MATERNIDADE SEM CULPA
Todos nós sabemos que errar é humano – errar é uma característica do ser humano!
Então, por que será que somos tão
exigentes com as mães? Por que insistimos em cobrar das mulheres que são mães
uma performance inatingível? Na verdade, toda mulher quando se torna mãe já se
incumbe de se atribuir uma série de exigências sobre seu próprio comportamento
e, desta forma, não precisa de ninguém além dela mesma para lhe impor cobranças
e padrões a serem seguidos.
Desde o momento em que se percebe
grávida, a mulher se transforma. Começando pelo seu corpo, que passa a
apresentar mudanças quase que diárias, a gestação de um filho provoca impactos
em todas as dimensões da vida da futura mãe, e as emoções passam a exercer um
domínio ainda mais intenso sobre suas atitudes. Para muitas, a alegria de poder
gerar um filho é compreendida como um privilégio, uma dádiva divina se
materializando através dela. Para outras nem tudo são flores, ainda que já
tenha decidido que a maternidade seria uma escolha em algum momento.
Independente de qual seja o cenário que recepciona uma gravidez, é inegável que
muitas pressões e cobranças também começam a surgir.

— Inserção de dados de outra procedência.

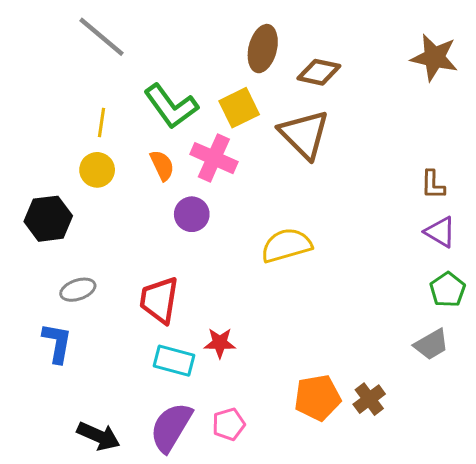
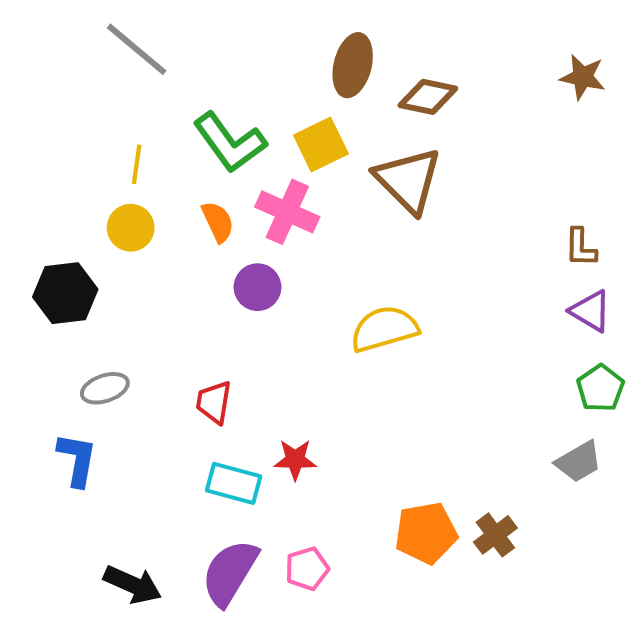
brown star: (434, 57) -> (583, 77), size x0.7
red trapezoid: (159, 300) -> (214, 402), size x0.7

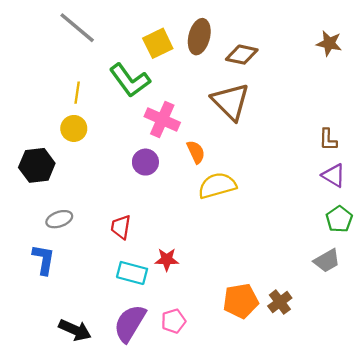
yellow square: (321, 144) -> (158, 43), moved
orange semicircle: (218, 222) -> (196, 152), moved

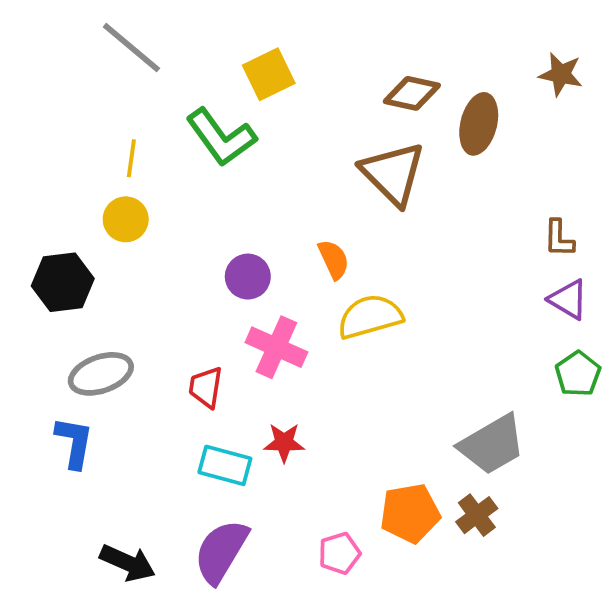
brown ellipse: (199, 37) -> (479, 124), moved
pink cross: (162, 119) -> (276, 347), moved
gray ellipse: (59, 219) -> (101, 374), size x1.4
gray trapezoid: (327, 261) -> (492, 444), moved, size x1.5
pink pentagon: (173, 321) -> (339, 553), moved

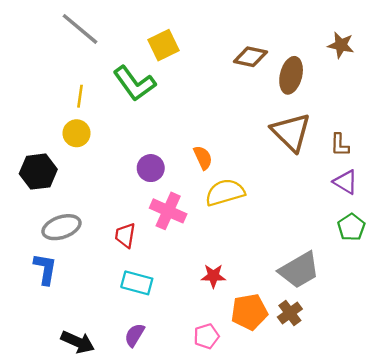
brown triangle: (393, 174) -> (291, 132), moved
red star: (284, 443) -> (213, 276), moved
purple semicircle: (221, 551) -> (134, 335), size x0.6

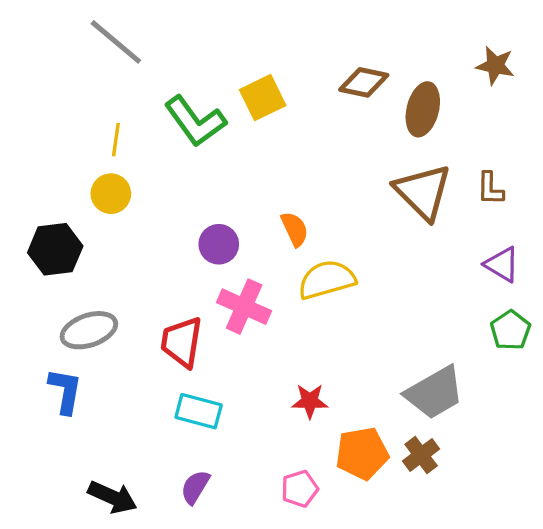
yellow square: (163, 45) -> (263, 98), moved
brown L-shape: (340, 145) -> (490, 189), moved
red trapezoid: (125, 235) -> (182, 342), size x1.4

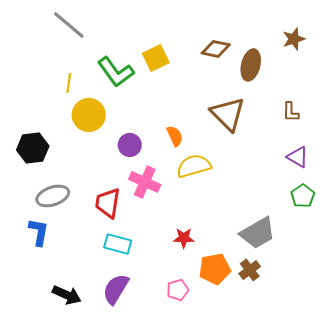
brown star: (495, 66) -> (294, 39), turned -30
brown triangle: (423, 192) -> (228, 114), moved
yellow circle: (111, 194) -> (89, 115), moved, size x1.4
purple semicircle: (195, 487) -> (116, 289), size x1.5

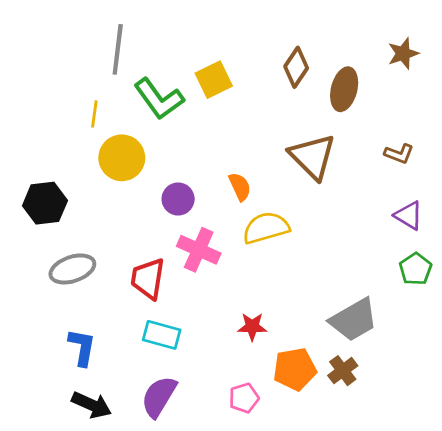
gray line: (69, 25) -> (118, 49), moved, turned 57
brown diamond: (216, 49) -> (296, 67), turned -68
brown L-shape: (291, 112) -> (399, 154), turned -70
blue L-shape: (39, 232) -> (82, 347), moved

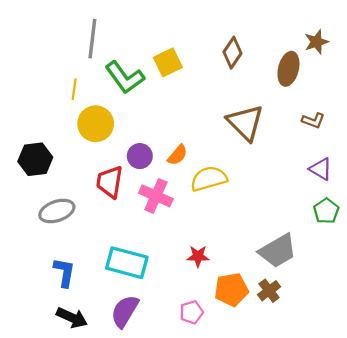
brown ellipse: (344, 89) -> (288, 69), moved
orange semicircle: (240, 187) -> (178, 155), moved, turned 65
red trapezoid: (148, 279) -> (110, 182), moved
cyan rectangle: (162, 335) -> (127, 263), size x1.4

Eu ousaria dizer que, ainda nos
tempos modernos, a maternidade é algo esperado para as mulheres e entendido
como um instinto que deve ser seguido. Sendo assim, muito antes de se
concretizar, a maternidade já se apresenta como algo inexorável e da qual não
se pode fugir. Existe alguma dúvida de que algo que nos chega desta forma,
carregue em si o peso característico da imposição? Mesmo diante dos discursos
vigentes há algumas décadas sobre a liberdade de decisão da mulher, aliado ao
mote atual que diz “meu corpo, minhas regras”, declarar sua decisão consciente
por não ter filhos ainda desperta olhares desconfiados e comentários que
desqualificam essa mulher como alguém que está negando aquilo que a natureza
espera dela. Portanto, apesar de toda a modernidade que experimentamos em nossa
sociedade, eu me pergunto: será que as mulheres que decidem ter filhos o fazem
em alinhamento com seu próprio desejo? Ou será que esta é mais uma questão que
nos atravessa e já vem autodeterminada sem que sequer nos permitamos
questionar?
Comumente ouvimos a frase “nasce
uma mãe e nasce, junto, uma culpa”. Quando me atento para todos os aspectos
sociais que permeiam a maternidade, compreendo facilmente porque a mulher que
se torna mãe é a primeira a se culpabilizar por toda possibilidade de falha que
ela possa vir a cometer. Os meios de comunicação são implacáveis ao lembrar as
mães sobre a grandeza de sua missão, sobre a sua importância para a manutenção
da espécie e, desta forma, indiretamente derrama sobre elas o peso da
infalibilidade. Mesmo sabendo que os erros ajudam no processo de crescimento e
evolução humana, as expectativas culturalmente disseminadas são no sentido de
que um filho possa ser gerado, parido e cuidado com o mínimo possível de
intercorrências.
Mas.. onde está a mulher que havia ali, antes de se tornar mãe?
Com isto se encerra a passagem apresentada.